Мы возвращались на улицу Гренель, отдав себя во власть раздумий, и казалось, тишина большого зала, изредка нарушаемая веселым посвистыванием веселого рубанка, идет за нами — мне оставалось задать моему приятелю последний вопрос:
— Где Шагал? Куда повели его необычные маршруты? Говорят, он был в Афинах?
Пришло в движение острое плечо Смелкова.
— Шагал собирается в Москву, да, после почти полувековой разлуки с Россией в Москву.
Действительно, Шагал в Москве — впервые за пятьдесят один год.
В его московских маршрутах есть план, а следовательно, знание, — все, что он смотрел, точно соотносится с его сутью, с его представлением о России.
Был в Оружейной палате, очень устал, не досмотрел до конца, сказал:
— Все очень русское.
Вспомнил и неоднократно свои иллюстрации к «Мертвым душам», сказал:
— Гоголь — это вся Россия.
Многократ говорил о Витебске:
— Я всегда помню о Витебске и очень люблю его. У меня нет ни одной картины, на которой вы не увидите фрагменты моей Покровской улицы.
Смотрел свои старые картины, хранящиеся в государственных и частных собраниях, подтвердил авторство... В этом осмотре частных собраний был смысл: Третьяковка открыла выставку Шагала.
После вернисажа пошел в зал древней живописи и долго стоял перед рублевской «Троицей». Захотел увидеть врубелевские работы и, опустившись на стул, смотрел «Демона»... Собрался уходить, а потом вновь пошел смотреть «Троицу» и вернулся к «Демону». Все повторял: Рублев и Врубель...

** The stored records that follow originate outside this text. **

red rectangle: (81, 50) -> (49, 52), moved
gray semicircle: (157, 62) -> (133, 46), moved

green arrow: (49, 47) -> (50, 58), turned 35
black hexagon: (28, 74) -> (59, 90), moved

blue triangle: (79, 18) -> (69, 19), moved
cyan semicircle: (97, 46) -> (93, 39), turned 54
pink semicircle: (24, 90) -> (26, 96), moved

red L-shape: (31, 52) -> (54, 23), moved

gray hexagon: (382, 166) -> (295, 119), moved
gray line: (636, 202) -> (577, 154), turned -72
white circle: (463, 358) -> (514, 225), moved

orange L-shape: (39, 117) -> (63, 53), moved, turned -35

Хотелось думать: в этом интересе к Рублеву и Врубелю было что-то характерное для сути Шагала, для понимания художником того, что есть русское искусство, его непреходящее существо, его вечный поиск...

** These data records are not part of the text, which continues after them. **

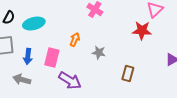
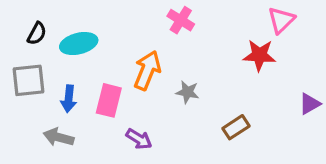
orange arrow: (75, 40) -> (147, 70), size x1.6
brown rectangle: (128, 74) -> (236, 127), turned 42
purple arrow: (70, 80) -> (139, 139), size x0.7

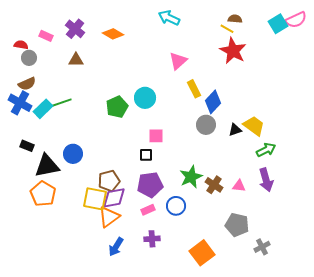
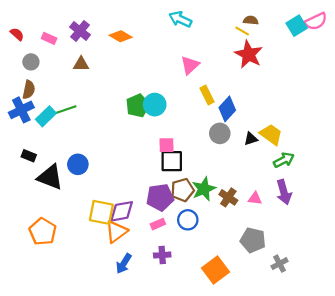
red semicircle: (21, 45) -> (17, 34), moved, turned 32
brown semicircle: (27, 84) -> (29, 90), turned -54
blue cross: (20, 103) -> (21, 110), turned 35
green pentagon: (117, 107) -> (138, 106), moved
black square: (146, 155) -> (172, 161), moved, size x1.6
black triangle: (47, 166) -> (50, 177), turned 32
brown pentagon: (109, 181) -> (182, 190), moved
orange pentagon: (43, 194) -> (43, 232), moved

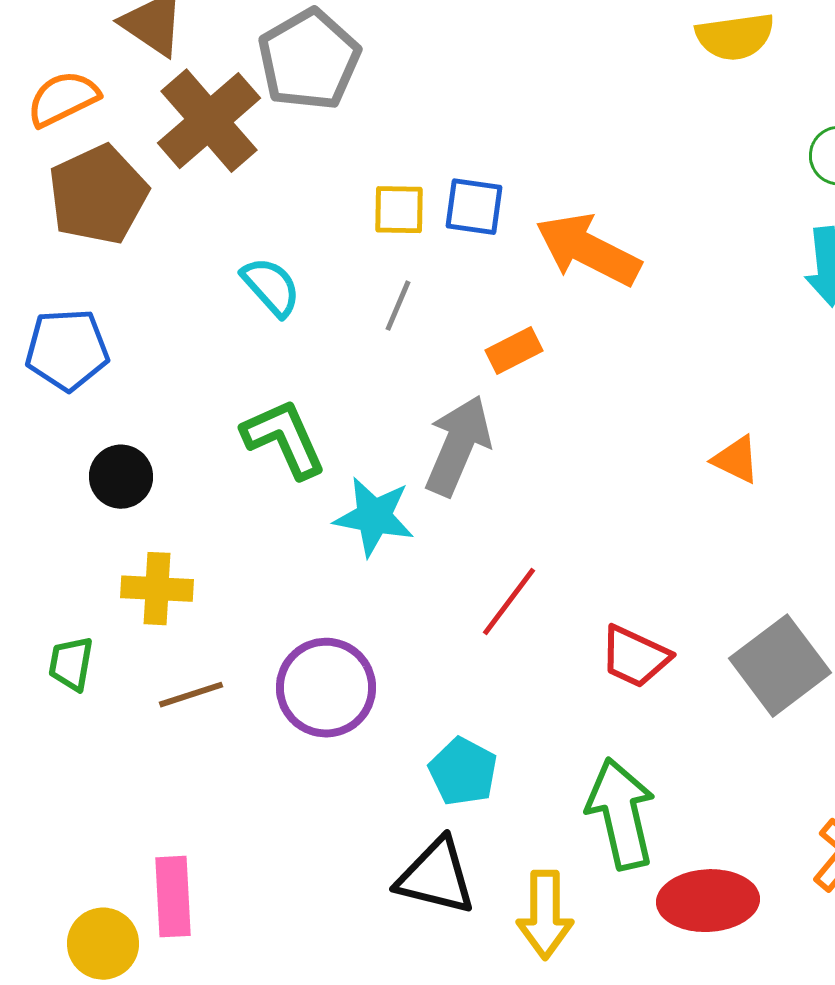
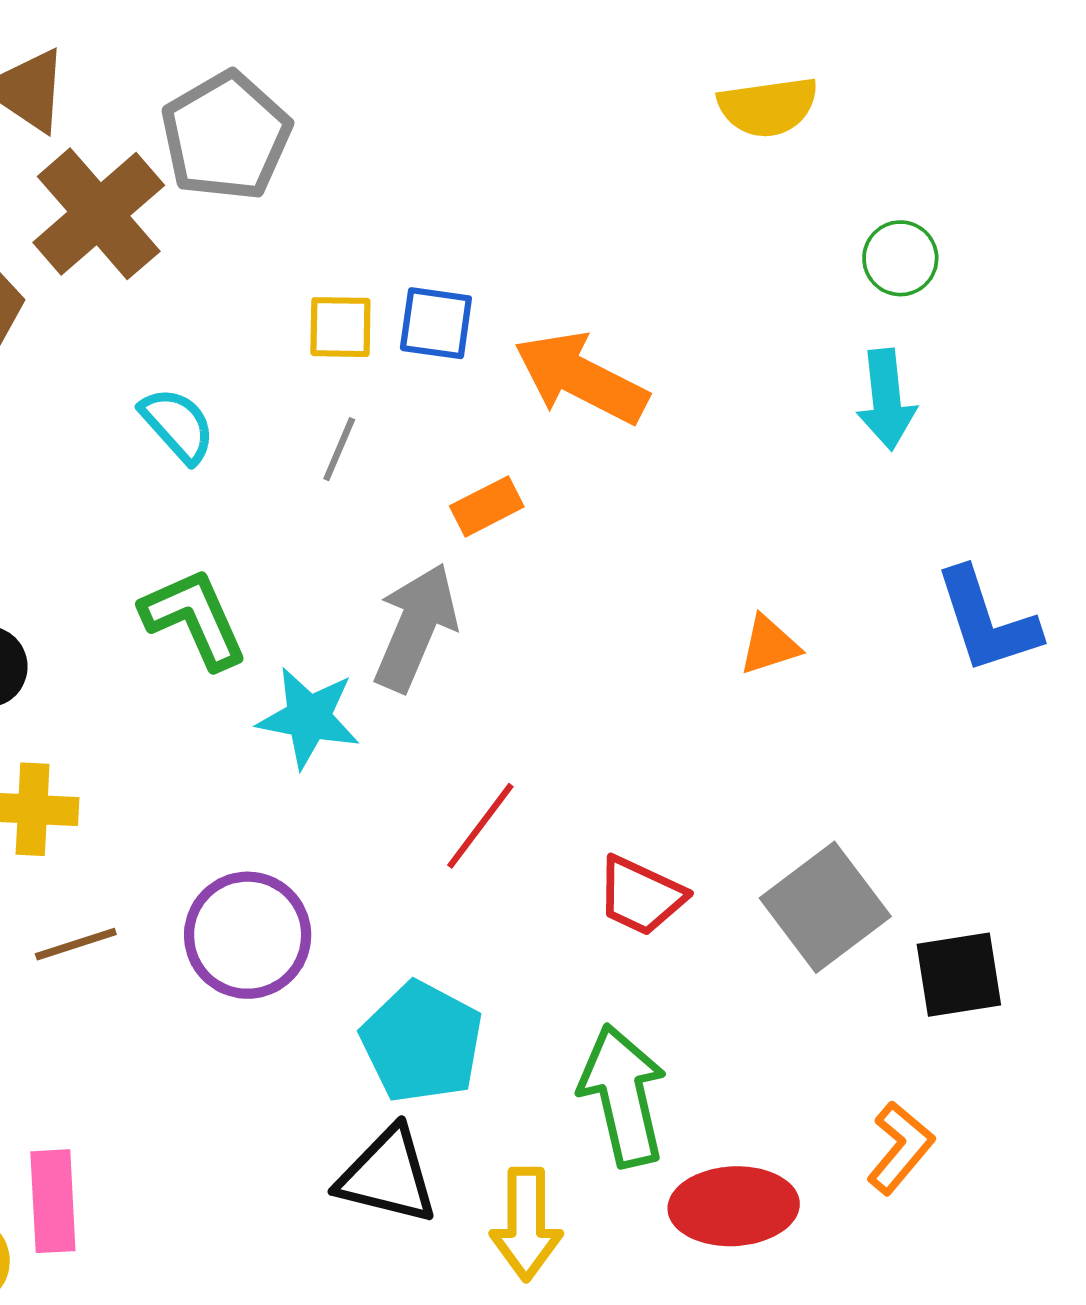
orange triangle: (736, 460) -> (769, 645), turned -44
cyan pentagon: (463, 772) -> (422, 1042), size x1.4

Последний раз я был и Париже в мае семьдесят шестого и, конечно, видел Смелкова. Мой приятель показал последние приобретения своей библиотеки, а потом пригласил быть с ним в походе к книжным «развалам» на Сене. Как это бывает в канун особенно знойного лета, в Париже был прохладный май. Смелков был в пальто и, что совсем ему не свойственно, в берете. На набережной было ветрено, но майское солнце, набирающее силу, казалось, умеряло и ветер — прогулка была приятной. Был один признак, безошибочный, что прогулка увлекла моего спутника: Смелков читал Пушкина.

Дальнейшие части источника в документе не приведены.